About this exercise
After locating the line with "Image resolution: width=852, height=2576." in the data that follows, return it and every later line exactly, up to and including the line with "Kontakt (485, 27)".

Task material
----

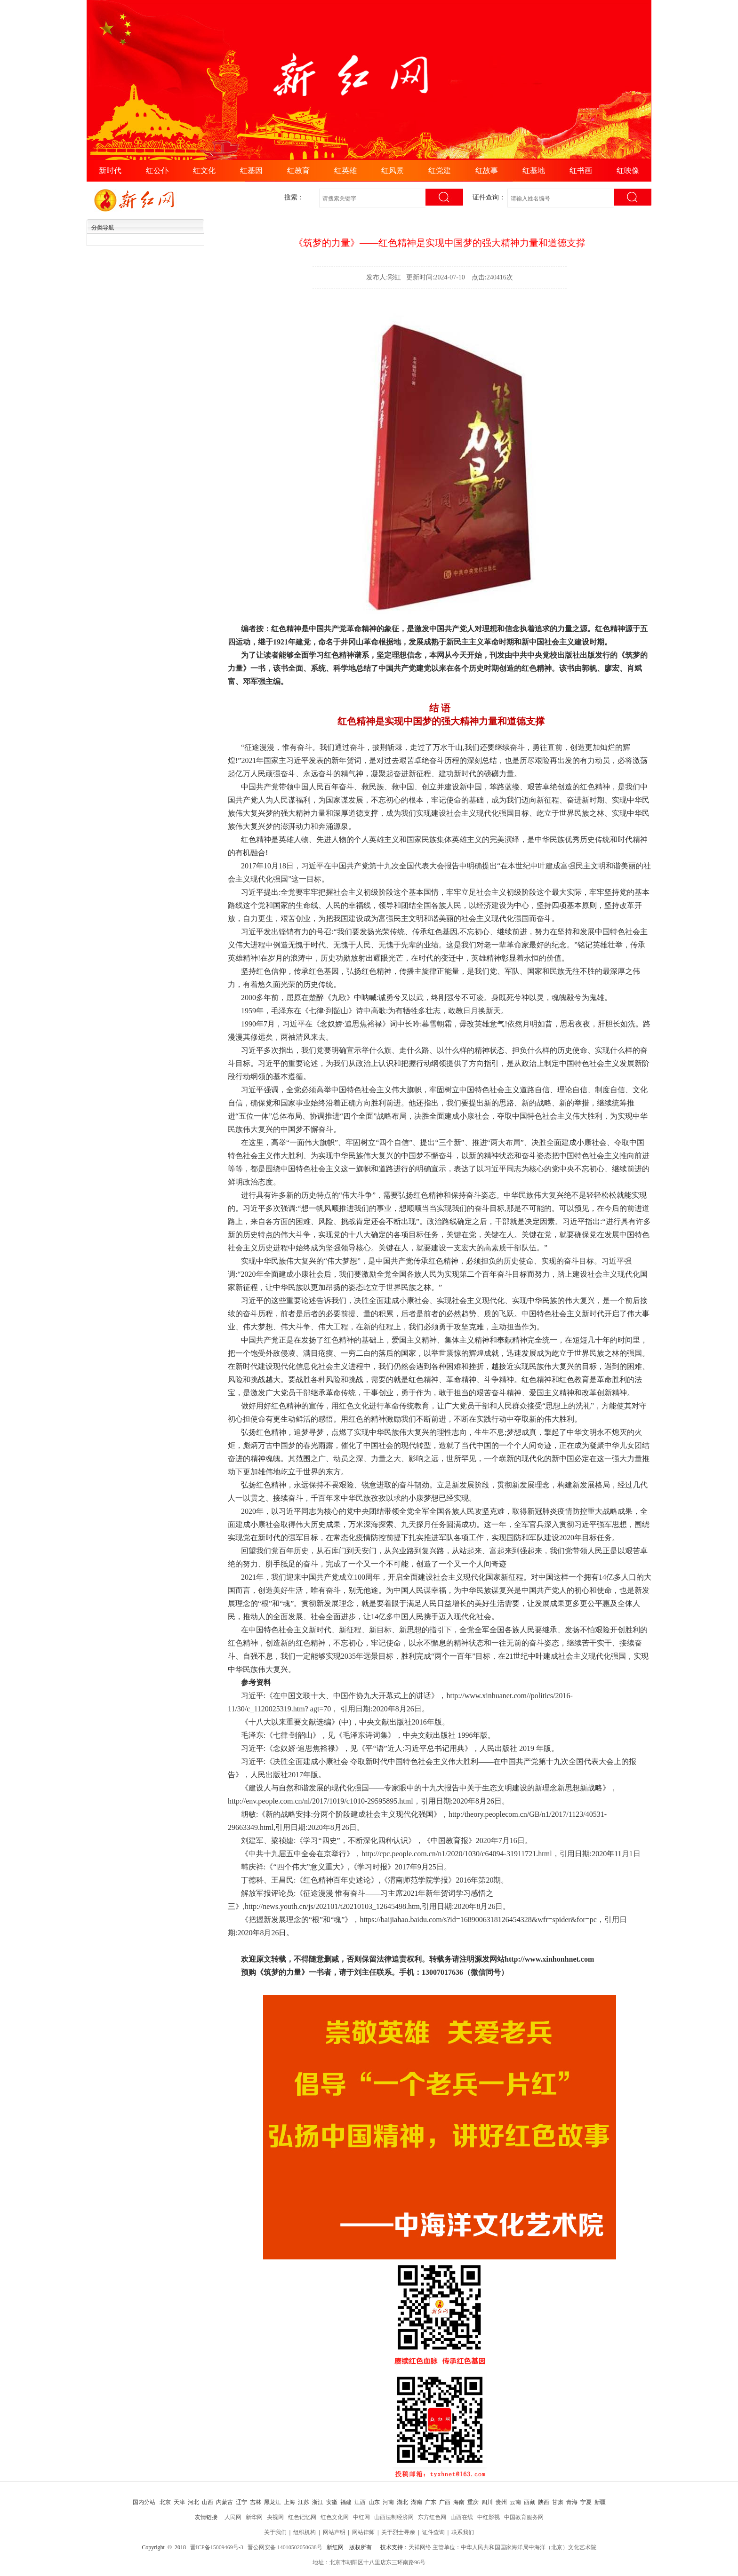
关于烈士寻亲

----

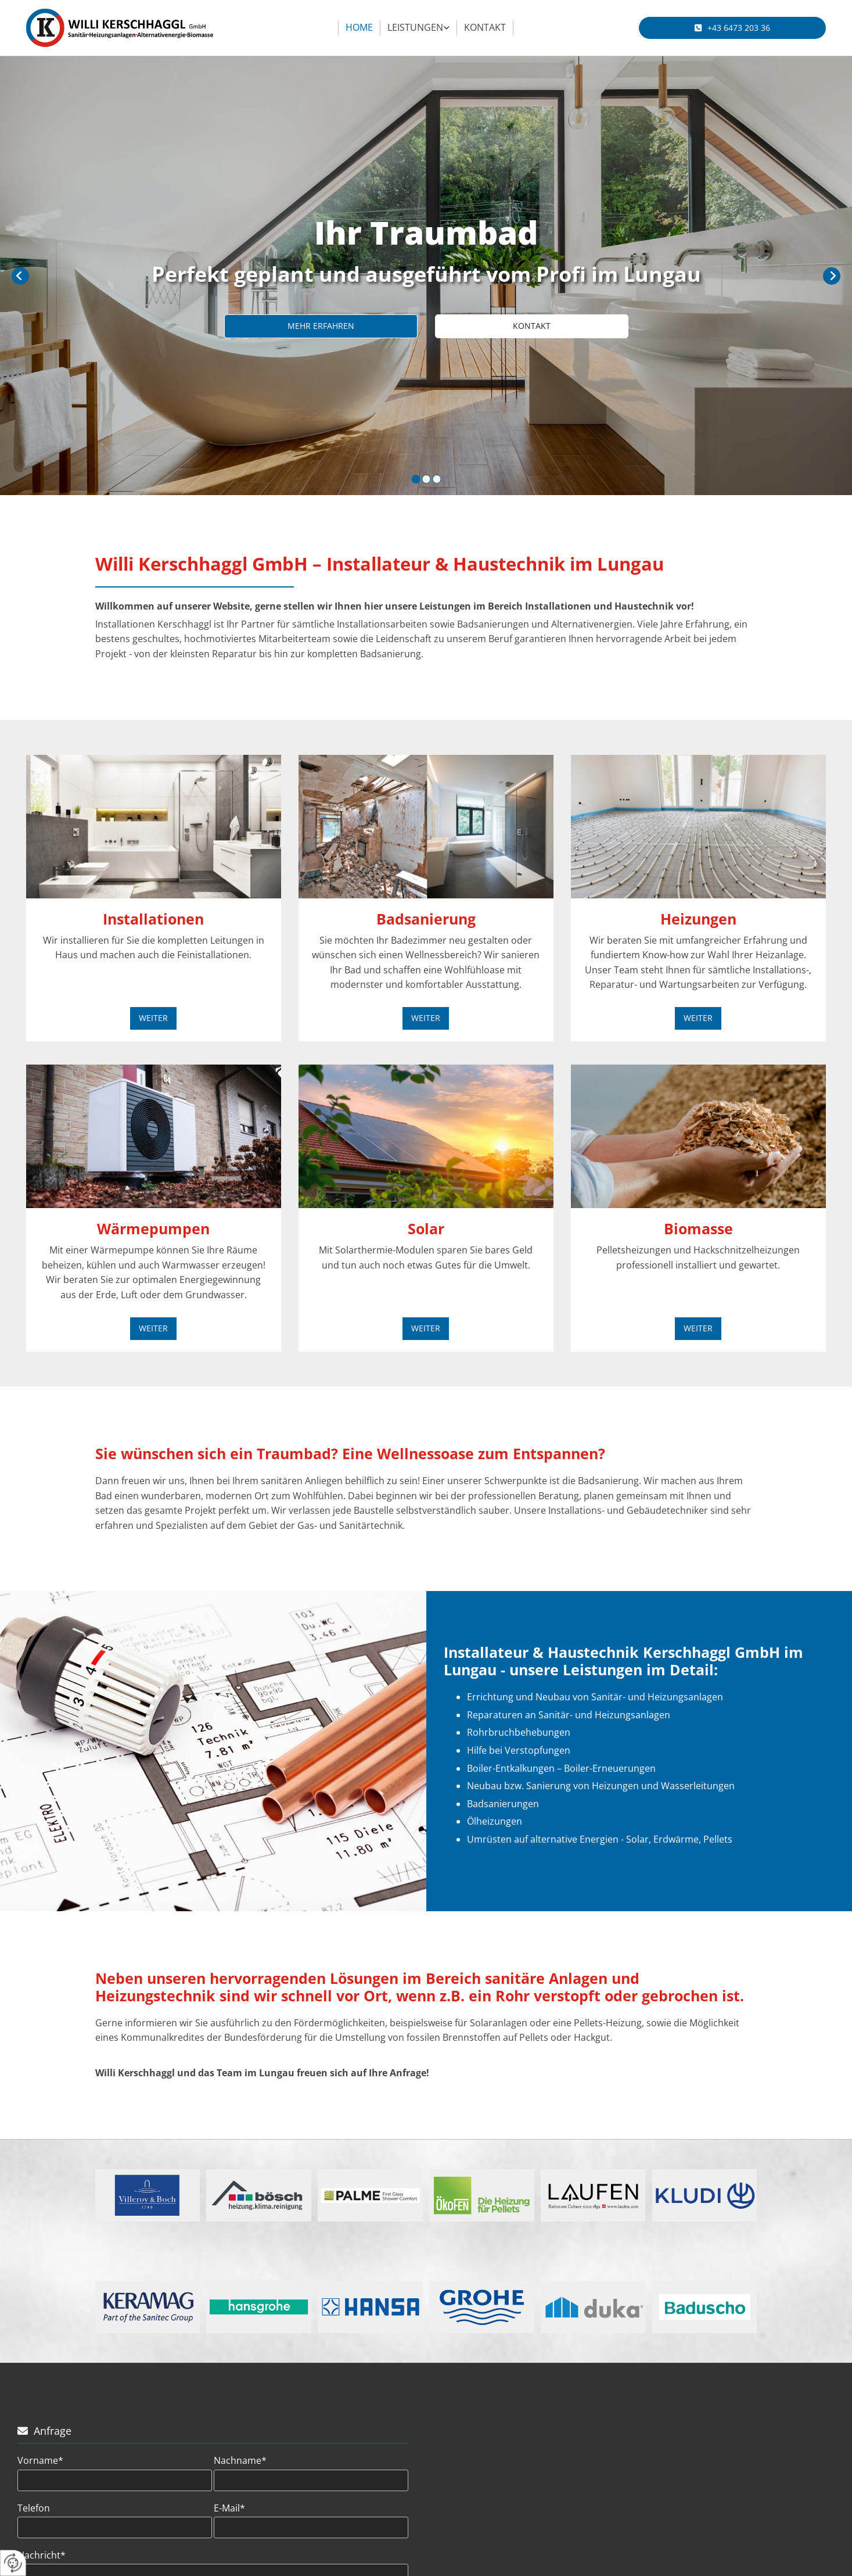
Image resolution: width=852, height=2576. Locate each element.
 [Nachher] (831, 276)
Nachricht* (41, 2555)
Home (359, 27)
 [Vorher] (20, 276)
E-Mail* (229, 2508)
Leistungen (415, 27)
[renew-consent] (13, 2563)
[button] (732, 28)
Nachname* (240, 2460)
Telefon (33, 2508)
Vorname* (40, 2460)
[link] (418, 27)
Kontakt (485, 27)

----

Completed exercise
Image resolution: width=852, height=2576. Locate each element.
 [Nachher] (831, 276)
Nachricht* (41, 2555)
Home (359, 27)
 [Vorher] (20, 276)
E-Mail* (229, 2508)
Leistungen (415, 27)
[renew-consent] (13, 2563)
[button] (732, 28)
Nachname* (240, 2460)
Telefon (33, 2508)
Vorname* (40, 2460)
[link] (418, 27)
Kontakt (485, 27)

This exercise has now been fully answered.